Dans un communiqué diffusé en soirée, la Fifa a admis que des erreurs avaient été commises suite à la fuite de la proposition dans les médias. « Des excuses ont été présentées pour ces erreurs, assorties d’un engagement à veiller à ce qu’elles ne se reproduisent plus », peut-on lire.
Ce communiqué souligne qu’il n’était pas dans l’intention d’exclure le Conseil de la Fifa et les associations membres du processus, affirmant que la gestion aurait dû être différente. Il est précisé que, malgré ces erreurs, toutes les actions entreprises étaient conformes au cadre réglementaire de la Fifa.
Gianni Infantino passe l’éponge
Les hauts dirigeants de la Fifa ont réitéré leur soutien à Gianni Infantino, qui fait face à des critiques croissantes. « Les membres du Conseil de direction de la Fifa présents ont réaffirmé leur plein soutien au président de la Fifa, Gianni Infantino, en tant que seul responsable élu par les 211 associations membres de la Fifa », indique le communiqué.
Malgré l’abandon du projet, la Fifa a déclaré qu’elle ne permettra plus aucune atteinte à son intégrité et prendra toutes les mesures nécessaires pour protéger sa réputation. Infantino a également exprimé son soutien au secrétaire général de la Fifa, Mattias Grafström, et à l’administration de la Fifa, les qualifiant de « travailleurs indispensables et remarquables ». Grafström, dans une communication interne, a condamné « une série d’événements tristes et condamnables ».
Le Canada et le Royaume-Uni taclent Gianni Infantino
Le projet controversé, finalement retiré face aux résistances, avait été révélé par la presse.

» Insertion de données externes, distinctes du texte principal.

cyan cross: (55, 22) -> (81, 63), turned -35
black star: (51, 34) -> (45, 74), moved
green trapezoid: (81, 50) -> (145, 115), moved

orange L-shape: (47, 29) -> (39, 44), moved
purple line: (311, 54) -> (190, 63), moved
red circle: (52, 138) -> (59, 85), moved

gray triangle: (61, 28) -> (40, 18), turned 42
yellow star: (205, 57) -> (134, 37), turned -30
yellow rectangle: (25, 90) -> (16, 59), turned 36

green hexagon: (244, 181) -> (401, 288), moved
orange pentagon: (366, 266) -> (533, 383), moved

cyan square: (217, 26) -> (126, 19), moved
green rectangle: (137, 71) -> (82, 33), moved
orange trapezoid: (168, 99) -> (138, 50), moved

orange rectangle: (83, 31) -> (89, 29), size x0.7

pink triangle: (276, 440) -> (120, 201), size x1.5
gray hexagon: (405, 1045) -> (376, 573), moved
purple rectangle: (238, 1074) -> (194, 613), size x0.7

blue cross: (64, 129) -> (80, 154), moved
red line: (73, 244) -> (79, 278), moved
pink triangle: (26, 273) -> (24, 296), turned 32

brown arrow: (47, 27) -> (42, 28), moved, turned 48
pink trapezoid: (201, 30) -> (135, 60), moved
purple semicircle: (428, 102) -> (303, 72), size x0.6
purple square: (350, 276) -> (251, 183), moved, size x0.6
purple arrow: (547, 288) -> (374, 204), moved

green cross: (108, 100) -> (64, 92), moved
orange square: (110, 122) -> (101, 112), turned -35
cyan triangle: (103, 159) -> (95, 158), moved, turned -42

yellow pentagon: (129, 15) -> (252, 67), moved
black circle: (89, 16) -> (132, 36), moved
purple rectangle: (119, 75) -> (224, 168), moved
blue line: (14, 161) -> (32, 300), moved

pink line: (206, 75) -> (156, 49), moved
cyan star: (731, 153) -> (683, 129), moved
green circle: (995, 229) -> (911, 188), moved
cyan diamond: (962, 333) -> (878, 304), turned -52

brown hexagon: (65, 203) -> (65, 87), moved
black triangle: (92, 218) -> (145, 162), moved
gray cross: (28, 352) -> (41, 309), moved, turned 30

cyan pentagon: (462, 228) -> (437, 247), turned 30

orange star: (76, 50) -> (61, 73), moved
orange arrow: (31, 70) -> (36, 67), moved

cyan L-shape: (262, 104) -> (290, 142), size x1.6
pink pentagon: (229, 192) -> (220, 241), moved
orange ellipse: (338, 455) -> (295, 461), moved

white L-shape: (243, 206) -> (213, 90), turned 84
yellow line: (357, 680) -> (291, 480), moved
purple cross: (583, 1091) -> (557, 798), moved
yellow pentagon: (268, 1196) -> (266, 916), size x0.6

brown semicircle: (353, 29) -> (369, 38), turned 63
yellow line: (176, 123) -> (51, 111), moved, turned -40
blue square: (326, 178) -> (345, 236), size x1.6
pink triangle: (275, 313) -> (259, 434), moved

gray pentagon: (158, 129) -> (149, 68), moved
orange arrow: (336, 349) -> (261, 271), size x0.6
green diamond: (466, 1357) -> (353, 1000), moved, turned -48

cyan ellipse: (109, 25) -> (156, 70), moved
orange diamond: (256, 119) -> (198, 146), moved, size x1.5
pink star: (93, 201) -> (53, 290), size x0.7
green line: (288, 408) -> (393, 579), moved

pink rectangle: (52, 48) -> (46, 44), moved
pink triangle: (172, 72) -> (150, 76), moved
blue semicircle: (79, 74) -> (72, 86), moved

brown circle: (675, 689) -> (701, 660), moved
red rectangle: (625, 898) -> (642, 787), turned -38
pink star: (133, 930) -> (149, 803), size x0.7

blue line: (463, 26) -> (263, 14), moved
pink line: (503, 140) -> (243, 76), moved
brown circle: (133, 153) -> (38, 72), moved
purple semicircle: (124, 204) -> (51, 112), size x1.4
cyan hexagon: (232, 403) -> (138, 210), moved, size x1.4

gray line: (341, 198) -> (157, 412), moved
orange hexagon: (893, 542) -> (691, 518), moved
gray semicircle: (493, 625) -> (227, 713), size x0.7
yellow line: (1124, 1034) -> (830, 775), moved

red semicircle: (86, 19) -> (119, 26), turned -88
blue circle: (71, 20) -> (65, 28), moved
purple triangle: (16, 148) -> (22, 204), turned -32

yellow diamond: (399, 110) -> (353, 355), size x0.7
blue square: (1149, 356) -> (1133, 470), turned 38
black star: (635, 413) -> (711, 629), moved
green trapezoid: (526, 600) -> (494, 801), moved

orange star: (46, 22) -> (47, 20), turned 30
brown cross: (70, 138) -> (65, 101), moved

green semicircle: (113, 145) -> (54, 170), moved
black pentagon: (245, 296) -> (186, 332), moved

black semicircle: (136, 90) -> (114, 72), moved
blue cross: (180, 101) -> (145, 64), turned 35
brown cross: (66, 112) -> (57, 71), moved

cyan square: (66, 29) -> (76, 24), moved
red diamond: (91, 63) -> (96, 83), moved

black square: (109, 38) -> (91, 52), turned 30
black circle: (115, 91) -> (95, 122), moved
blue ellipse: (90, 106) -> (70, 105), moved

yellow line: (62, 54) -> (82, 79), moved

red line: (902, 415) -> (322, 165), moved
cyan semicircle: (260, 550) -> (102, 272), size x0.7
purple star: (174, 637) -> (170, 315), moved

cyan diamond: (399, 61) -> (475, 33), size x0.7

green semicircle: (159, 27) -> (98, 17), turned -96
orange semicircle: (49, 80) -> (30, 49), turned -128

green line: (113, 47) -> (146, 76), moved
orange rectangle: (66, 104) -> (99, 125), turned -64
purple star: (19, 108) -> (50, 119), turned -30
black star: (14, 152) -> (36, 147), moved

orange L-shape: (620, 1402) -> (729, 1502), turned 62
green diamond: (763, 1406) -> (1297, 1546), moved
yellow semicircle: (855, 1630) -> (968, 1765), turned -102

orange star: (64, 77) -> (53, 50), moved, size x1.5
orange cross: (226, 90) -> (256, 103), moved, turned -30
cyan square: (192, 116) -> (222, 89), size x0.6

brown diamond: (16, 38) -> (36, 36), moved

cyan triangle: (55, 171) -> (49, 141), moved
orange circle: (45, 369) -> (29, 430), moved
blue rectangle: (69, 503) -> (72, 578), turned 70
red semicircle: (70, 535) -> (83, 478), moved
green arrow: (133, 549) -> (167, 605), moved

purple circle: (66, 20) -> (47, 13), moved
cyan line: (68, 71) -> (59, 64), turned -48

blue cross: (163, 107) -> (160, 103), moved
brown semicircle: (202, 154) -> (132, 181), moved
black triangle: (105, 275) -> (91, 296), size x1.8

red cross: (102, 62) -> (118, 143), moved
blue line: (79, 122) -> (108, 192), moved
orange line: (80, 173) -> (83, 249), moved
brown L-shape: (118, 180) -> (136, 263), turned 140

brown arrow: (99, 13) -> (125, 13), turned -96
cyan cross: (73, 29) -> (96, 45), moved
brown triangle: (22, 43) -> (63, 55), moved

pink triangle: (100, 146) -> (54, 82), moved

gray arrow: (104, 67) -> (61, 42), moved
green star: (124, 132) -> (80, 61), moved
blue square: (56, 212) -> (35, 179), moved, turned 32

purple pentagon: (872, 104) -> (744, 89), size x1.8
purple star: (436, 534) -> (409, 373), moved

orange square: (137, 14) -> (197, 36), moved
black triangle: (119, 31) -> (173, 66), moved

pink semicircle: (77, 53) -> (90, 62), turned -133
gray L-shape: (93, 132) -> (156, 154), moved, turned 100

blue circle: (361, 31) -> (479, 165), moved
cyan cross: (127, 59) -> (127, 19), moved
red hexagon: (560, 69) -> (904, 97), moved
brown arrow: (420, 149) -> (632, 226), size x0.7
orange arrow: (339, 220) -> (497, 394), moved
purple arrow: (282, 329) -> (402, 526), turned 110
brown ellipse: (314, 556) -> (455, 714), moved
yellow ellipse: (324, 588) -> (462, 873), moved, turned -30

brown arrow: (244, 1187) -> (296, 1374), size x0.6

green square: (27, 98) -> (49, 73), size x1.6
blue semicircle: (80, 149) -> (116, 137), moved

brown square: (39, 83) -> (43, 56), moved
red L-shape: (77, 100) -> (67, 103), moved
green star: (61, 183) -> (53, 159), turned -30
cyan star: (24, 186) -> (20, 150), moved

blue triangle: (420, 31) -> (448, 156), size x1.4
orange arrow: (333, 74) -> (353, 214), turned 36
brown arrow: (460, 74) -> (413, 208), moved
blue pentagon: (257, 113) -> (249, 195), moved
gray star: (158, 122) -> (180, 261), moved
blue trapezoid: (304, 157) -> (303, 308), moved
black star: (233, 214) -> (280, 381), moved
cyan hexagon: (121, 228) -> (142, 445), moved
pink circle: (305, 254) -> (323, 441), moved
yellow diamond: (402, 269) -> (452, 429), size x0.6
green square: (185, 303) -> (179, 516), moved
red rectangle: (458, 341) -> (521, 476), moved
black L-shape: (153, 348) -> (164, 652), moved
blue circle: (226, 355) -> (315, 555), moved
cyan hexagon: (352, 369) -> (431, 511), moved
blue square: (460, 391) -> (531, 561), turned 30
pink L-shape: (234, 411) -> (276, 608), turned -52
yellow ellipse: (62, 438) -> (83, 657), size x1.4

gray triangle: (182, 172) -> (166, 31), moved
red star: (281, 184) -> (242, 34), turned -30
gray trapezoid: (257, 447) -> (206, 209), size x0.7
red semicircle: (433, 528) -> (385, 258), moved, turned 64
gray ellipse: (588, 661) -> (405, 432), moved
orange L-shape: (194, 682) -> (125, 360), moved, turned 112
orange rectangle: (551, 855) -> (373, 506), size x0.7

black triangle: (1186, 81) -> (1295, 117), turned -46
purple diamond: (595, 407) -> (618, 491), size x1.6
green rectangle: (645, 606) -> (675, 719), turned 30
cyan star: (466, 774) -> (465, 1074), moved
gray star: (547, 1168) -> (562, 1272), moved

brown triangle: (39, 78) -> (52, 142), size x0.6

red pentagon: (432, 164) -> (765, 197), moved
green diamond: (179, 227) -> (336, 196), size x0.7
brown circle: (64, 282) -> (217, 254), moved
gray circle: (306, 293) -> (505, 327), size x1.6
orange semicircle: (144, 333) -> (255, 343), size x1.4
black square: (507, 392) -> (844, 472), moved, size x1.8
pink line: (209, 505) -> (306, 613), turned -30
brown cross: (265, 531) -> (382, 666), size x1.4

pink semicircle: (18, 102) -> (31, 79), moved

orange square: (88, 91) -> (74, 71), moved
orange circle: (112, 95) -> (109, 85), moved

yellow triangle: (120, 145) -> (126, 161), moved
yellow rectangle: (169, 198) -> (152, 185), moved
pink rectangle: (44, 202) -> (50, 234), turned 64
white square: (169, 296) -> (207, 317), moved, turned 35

La confédération européenne, l’UEFA, ainsi que d’autres acteurs du football, ont exprimé leur opposition. Divers cadres de la Fifa, y compris Arsène Wenger, ont également pris leurs distances avec Infantino, dont le principal conseiller a démissionné en raison de son désaccord avec le projet.
Mercredi, le Premier ministre canadien Mark Carney et son homologue britannique Andy Burnham ont exprimé leur méfiance envers Infantino, soulignant une mauvaise gouvernance dans la communication de la Fifa. « Je n’ai certainement aucune confiance en M. Infantino, après ce qui s’est passé », a déclaré Carney.
Face à ces critiques, Infantino est pour l’instant le seul candidat à sa succession pour le scrutin de mars 2027 à Rabat. Il a besoin de l’appui d’une majorité des 211 fédérations membres pour obtenir un nouveau mandat. Certaines fédérations, telles que la Finlande, le pays de Galles, la Serbie et la Suède, lui ont déjà retiré leur soutien.